というのも、家づくりの感想を尋ねるとご夫婦の口からエピソードが次々に出てくるのだ。例えば地鎮祭や上棟式といった節目の儀式。「家づくりの儀式は結婚式と一緒。自分たちにとっては我が子を施主様に嫁がせるようなものだから」と、業者も含め家づくりに関わるすべてのスタッフが勢揃いし、心ひとつに祈願したことが印象的だったそう。特に上棟式の日は風雪強い日だったそうだが、悪天候もなんのその。「会長さんのMCも面白くて、すごく楽しかったです。来られなかったご近所さんのところへ、棟上げの餅をわざわざ分けに行ってくださったのも有難かった」とお二人。また、引き渡しの日をご主人の誕生日に合わせるという粋な計らいもあり、当日は奥様の提案で密かに奥様と住まいずスタッフが連携。完成したばかりの新居をパーティ会場に飾り付けて、ご主人へのサプライズを用意したそう。ご主人はもちろん、ご家族にとってもいちばんの思い出になったようだ。

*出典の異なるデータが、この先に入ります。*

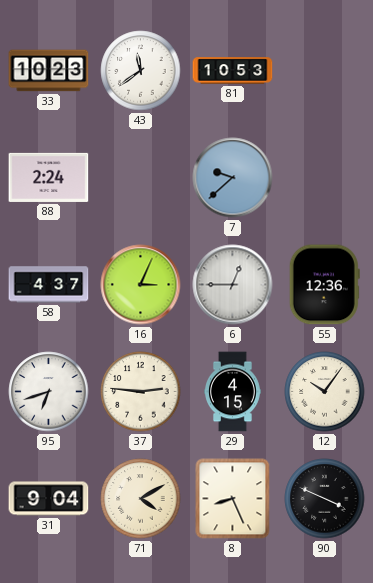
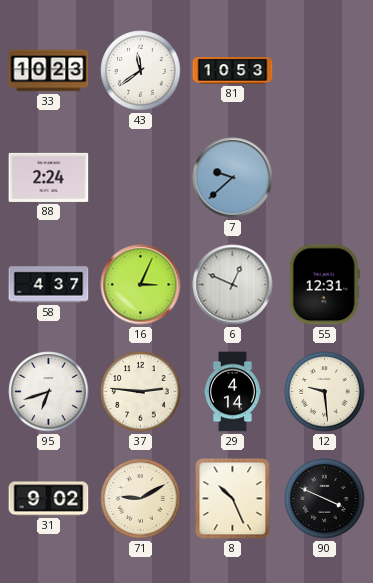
6: 12:45 -> 12:49
55: 12:36 -> 12:31
29: 4:15 -> 4:14
12: 10:06 -> 9:29
31: 9:04 -> 9:02
71: 4:10 -> 9:10
8: 8:26 -> 10:26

「『棟梁とも仲良くなってくださいね』と言われて、直接話せたのもすごくよかったですね」とご主人。度々現場へ足を運び、時にはコツを教えてもらってウッドデッキの板を張るなど自らも造り手となって楽しんだ。現場にお弁当を持参し、スタッフも呼んで皆で広げたことも忘れられない思い出だ。「『注文ばかりしてすみません』と言うと『いいんですよ、うちは注文住宅ですから』と。最後の最後まで要望に応えてくれました」とは奥様。顔を合わせるごとに心を通わせ、理想の家づくりを叶えた。入居後間もなく見舞われた台風では庭の木が倒れてしまったが、「こちらから連絡しようとしていたら、先に住まいずさんの方から連絡が来て『大丈夫でしたか?』と。びっくりしましたね」と、いち早い対応にも感心。何かあればすぐメンテナンスに来てくれるアフターフォローの充実ぶりに、家が完成した後もなお、信頼は深まっている。